Even if you remove unwanted hair through shaving, waxing, or electrolysis, this is a losing battle. Today, years after the first hair removing laser was approved by the Food and Drug Administration, doctors and day spas are touting laser hair removal as the best way to achieve hairless lips, bikini lines, legs, and backs. For this kind of treatment, people are spending more than $1 billion every year making it one of the fastest growing cosmetic procedures today.
But while laser treatment is by far the most effective option, it won't get rid of unwanted body hair entirely. The best and barest results require numerous treatments and can end up costing thousands of dollars.
If they have certain skin types, people might suffer scarring and pigment changes. For such a procedure, in the wrong hands it can lead to burns and blisters.
What the laser targets is the melanin pigment in the hair follicle. After the laser is flashed across the skin, it ignores the lighter skin surface and instead zooms into the dark follicle, beats it up, and kills it but the skin is not harmed in any way.
You cannot expect it to zap all hair but with a series of treatments it can permanently reduce much of it, about 30 to 75 percent within one year. What is often left is hair that is lighter, finer, and easier to control, Most people need at least four to six treatments over about three months for a noticeable improvement. In this case, growing hair is targeted by the lasers and at any given time a number of body hairs are dormant or dead.
It is laser hair removal that is ideal for patients with light skin and dark hair. Here, lasers don't work on grey hair and rarely on blonde hair. Considering how they target pigment, lasers don't work well on people with dark or tanned skin.
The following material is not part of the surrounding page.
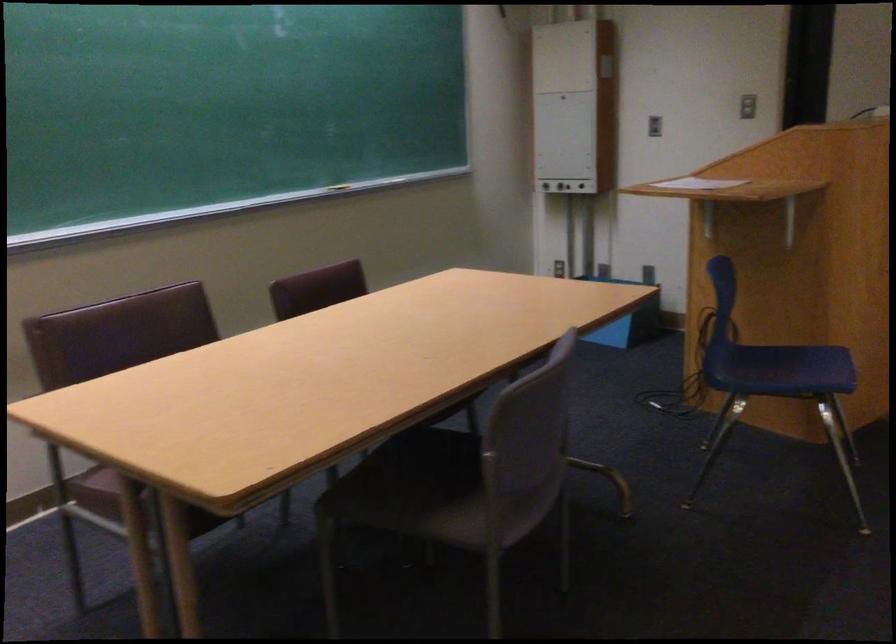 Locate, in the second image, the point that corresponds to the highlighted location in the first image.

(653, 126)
For them to see how an individual's skin and hair responds to the treatment, doctors usually perform test patches. If the skin of a patient tans easily and easily burns, he should visit a doctor who specializes in hair removal on darker skin.
It will be easy for experienced doctors to treat darker skinned patients but hair removal usually takes longer and is often less effective. It is important not to have hair removed if your skin is tanned.
Considering lasers, they can be great but also a dangerous thing in the wrong hands. In a recent survey, about half of dermatologists said they were increasingly repairing damage caused by laser hair removal.
If hair removal is offered only on certain days since the laser is under a rental arrangement, it could be a red flag. When it comes to this, if they're renting a laser once a week, they experience might be questioned.
According to most people, the treatment feels like a rubber band snapping against the skin. When a treatment hurts more, it is a good sign that it's not being done properly. What doctors use are cooling sprays, gels, or lasers with cooling tips.
Although the skin will clear up, the skin may be red or crusty first. Running to about $300 to $700 per session is the cost of a bikini line and that for a man's back will amount to $1,000 or more per treatment but some people need as much as eight to ten sessions.